Merdeka.com - Pengadilan Negeri (PN) Jakarta Timur kembali melanjutkan sidang perkara atas terdakwa mantan Sekretaris Umum Front Pembela Islam (FPI), Munarman. Sidang hari ini, Rabu (12/1), mengagendakan putusan sela.

"Jadi, agenda putusan sela," kata Humas PN Jaktim, Alex Adam Faisal saat dikonfirmasi.

Putusan sela tersebut akan dibacakan majelis hakim berdasarkan pertimbangan eksepsi atau nota keberatan dari terdakwa atas dakwaan jaksa penuntut umum (JPU) dan tanggapan jaksa atas eksepsi kubu terdakwa.

Agenda sidang putusan sela pada hari ini akan menjadi penentu kelanjutan perkara dugaan terorisme yang menjerat Munarman. Apabila eksepsi ditolak, maka sidang dilanjutkan dengan pemeriksaan saksi. Sebaliknya jika dikabulkan, dakwaan JPU akan dinyatakan gugur dan sidang bakal diakhiri, serta Munarman dibebaskan dari segala dakwaan.

Sebelumnya, JPU telah membacakan tanggapan atas eksepsi atau nota keberatan terhadap dakwaan. Mereka meminta majelis hakim menolak seluruh keberatan Munarman dan meminta sidang dilanjutkan dengan agenda pembuktian pokok perkara.

Jaksa juga meminta majelis hakim menyatakan surat dakwaan penuntut umum telah dibuat secara sah menurut hukum, sehingga bisa jadi rujukan untuk sidang pembuktian perkara.

"Memohon agar majelis hakim yang memeriksa dan mengadili perkara ini menjatuhkan putusan sebagai berikut, menolak keberatan atau eksepsi dari terdakwa Munarman dan penasihat hukum terdakwa untuk seluruhnya," kata salah seorang JPU saat membacakan nota tanggapan atas eksepsi Munarman di PN Jaktim, Rabu, 22 Desember 2021.

Adapun dalam perkara ini, eks Sekretaris Umum Front Pembela Islam (FPI) itu didakwa merencanakan atau menggerakkan orang lain melakukan tindak pidana terorisme.

Dia disebut menggunakan ancaman kekerasan yang diduga untuk menimbulkan teror secara luas.
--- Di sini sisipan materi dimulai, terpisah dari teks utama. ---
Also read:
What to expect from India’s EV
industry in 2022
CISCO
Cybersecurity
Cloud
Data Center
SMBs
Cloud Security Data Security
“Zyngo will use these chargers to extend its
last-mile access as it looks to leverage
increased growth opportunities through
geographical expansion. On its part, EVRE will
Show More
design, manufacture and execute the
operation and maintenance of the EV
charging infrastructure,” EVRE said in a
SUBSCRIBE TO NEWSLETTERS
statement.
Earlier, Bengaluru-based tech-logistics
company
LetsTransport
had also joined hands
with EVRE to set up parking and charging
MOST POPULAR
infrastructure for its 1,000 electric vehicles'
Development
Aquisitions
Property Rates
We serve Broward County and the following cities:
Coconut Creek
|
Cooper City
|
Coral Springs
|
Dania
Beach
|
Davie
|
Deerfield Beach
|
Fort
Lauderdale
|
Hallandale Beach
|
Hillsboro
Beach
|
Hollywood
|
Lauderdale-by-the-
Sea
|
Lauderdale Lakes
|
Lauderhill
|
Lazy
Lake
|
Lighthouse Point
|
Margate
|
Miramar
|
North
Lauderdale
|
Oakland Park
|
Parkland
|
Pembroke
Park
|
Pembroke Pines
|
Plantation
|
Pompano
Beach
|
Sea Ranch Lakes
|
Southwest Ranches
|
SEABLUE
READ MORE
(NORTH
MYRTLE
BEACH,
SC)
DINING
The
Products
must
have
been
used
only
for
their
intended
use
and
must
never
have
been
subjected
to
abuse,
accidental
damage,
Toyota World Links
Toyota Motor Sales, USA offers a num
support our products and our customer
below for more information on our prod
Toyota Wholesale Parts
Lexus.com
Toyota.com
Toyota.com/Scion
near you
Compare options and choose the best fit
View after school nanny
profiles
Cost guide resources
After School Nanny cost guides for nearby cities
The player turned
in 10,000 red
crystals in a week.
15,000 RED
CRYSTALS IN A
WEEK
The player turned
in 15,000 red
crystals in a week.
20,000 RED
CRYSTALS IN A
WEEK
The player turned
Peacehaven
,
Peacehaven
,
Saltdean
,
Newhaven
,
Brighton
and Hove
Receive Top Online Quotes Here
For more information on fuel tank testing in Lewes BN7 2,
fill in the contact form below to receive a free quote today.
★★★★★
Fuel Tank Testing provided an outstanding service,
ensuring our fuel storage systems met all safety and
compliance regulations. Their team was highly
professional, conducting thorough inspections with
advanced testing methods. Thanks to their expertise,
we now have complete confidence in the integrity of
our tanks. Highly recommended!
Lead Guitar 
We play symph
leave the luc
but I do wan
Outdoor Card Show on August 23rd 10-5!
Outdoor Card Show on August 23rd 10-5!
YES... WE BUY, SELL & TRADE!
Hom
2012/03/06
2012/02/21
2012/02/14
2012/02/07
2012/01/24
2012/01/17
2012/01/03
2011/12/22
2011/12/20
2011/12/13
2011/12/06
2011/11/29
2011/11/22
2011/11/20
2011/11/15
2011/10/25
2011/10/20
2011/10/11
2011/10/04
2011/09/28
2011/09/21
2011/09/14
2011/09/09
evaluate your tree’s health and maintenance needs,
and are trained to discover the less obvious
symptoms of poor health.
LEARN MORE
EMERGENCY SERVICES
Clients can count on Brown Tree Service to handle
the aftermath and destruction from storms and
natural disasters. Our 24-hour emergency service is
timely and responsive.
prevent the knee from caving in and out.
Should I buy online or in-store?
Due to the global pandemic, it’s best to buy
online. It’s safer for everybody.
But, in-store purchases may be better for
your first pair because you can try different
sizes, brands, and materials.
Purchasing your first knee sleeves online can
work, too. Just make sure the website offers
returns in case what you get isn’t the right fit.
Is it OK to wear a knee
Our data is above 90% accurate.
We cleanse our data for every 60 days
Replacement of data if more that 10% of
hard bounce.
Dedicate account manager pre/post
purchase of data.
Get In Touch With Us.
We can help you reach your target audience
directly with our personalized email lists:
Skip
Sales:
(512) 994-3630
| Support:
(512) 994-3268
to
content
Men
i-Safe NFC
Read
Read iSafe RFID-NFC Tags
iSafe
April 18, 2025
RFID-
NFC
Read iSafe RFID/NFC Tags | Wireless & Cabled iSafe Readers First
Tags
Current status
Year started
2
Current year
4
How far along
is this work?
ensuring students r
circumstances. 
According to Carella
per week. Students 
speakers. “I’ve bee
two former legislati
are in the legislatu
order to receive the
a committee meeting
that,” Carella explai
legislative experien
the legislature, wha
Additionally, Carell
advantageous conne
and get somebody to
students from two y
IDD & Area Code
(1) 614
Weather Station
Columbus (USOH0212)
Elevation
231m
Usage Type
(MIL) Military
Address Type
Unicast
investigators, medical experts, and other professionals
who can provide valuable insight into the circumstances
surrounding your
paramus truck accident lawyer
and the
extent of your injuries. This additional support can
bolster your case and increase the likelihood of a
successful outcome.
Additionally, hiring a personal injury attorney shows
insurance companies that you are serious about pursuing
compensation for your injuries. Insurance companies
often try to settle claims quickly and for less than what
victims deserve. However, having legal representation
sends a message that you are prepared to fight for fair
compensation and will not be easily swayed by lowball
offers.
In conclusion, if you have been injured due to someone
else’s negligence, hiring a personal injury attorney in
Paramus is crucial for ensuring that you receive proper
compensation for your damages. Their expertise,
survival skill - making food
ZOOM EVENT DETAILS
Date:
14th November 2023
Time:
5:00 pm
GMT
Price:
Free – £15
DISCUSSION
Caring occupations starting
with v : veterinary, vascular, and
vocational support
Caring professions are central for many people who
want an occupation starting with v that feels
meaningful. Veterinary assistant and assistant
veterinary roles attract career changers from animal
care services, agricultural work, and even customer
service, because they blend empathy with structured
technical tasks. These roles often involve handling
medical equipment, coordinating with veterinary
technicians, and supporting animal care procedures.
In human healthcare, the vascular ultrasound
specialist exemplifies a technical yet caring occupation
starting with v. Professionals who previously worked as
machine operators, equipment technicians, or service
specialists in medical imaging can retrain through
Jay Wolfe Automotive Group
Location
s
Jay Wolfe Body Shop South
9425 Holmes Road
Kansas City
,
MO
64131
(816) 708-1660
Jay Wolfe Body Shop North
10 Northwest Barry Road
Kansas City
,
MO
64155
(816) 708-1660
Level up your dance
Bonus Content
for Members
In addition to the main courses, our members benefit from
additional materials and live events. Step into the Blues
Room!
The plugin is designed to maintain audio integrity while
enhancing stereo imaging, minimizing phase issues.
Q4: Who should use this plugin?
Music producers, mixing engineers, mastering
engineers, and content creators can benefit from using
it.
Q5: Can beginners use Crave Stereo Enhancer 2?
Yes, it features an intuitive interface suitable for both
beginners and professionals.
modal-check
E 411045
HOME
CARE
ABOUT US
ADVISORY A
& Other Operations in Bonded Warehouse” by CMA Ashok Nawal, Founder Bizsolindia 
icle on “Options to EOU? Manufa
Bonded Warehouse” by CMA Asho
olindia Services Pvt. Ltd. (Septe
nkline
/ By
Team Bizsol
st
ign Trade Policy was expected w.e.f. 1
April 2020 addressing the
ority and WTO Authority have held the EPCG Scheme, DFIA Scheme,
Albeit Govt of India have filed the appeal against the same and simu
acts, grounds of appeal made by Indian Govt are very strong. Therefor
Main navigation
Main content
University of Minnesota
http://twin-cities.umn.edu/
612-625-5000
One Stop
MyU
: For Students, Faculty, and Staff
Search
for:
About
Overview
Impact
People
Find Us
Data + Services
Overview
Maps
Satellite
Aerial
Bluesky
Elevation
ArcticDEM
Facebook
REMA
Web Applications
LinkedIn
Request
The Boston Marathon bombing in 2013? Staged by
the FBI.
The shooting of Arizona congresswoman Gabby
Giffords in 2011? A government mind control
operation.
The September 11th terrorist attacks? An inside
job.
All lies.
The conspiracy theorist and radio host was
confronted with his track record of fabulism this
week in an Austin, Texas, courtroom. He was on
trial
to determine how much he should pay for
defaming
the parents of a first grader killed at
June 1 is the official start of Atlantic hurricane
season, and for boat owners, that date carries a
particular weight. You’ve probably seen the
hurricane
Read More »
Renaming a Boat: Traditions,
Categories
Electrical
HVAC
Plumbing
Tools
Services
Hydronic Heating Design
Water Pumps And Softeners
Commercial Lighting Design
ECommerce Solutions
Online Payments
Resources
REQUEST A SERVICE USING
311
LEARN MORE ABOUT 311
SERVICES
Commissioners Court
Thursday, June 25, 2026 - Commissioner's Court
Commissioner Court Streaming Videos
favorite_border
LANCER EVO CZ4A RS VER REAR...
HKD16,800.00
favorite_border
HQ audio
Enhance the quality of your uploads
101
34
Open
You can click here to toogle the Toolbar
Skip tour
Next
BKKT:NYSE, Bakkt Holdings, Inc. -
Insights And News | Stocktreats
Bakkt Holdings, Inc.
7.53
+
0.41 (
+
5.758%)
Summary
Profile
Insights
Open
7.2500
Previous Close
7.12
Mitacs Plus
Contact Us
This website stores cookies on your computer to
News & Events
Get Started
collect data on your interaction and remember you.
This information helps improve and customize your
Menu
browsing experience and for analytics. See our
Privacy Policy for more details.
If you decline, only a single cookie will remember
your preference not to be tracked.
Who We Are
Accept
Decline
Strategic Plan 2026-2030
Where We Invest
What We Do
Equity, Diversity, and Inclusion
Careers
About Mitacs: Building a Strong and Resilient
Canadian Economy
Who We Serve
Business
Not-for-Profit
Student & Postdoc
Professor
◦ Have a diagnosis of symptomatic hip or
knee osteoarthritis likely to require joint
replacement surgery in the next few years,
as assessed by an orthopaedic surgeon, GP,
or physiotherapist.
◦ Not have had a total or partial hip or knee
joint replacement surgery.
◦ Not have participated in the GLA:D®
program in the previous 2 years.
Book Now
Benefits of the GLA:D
Termasuk juga diduga menyebar rasa takut sehingga berpotensi menimbulkan korban yang luas. Selain itu, perbuatannya mengarah pada perusakan fasilitas publik.

Selain itu, Aksi Munarman diduga berlangsung pada Januari hingga April 2015 di Sekretariat FPI Kota Makassar, Markas Daerah Laskar Pembela Islam (LPI) Sulawesi Selatan, Pondok Pesantren Tahfidzul Qur'an Sudiang Makassar, dan Pusat Pengembangan Bahasa (Pusbinsa) UIN Sumatera Utara.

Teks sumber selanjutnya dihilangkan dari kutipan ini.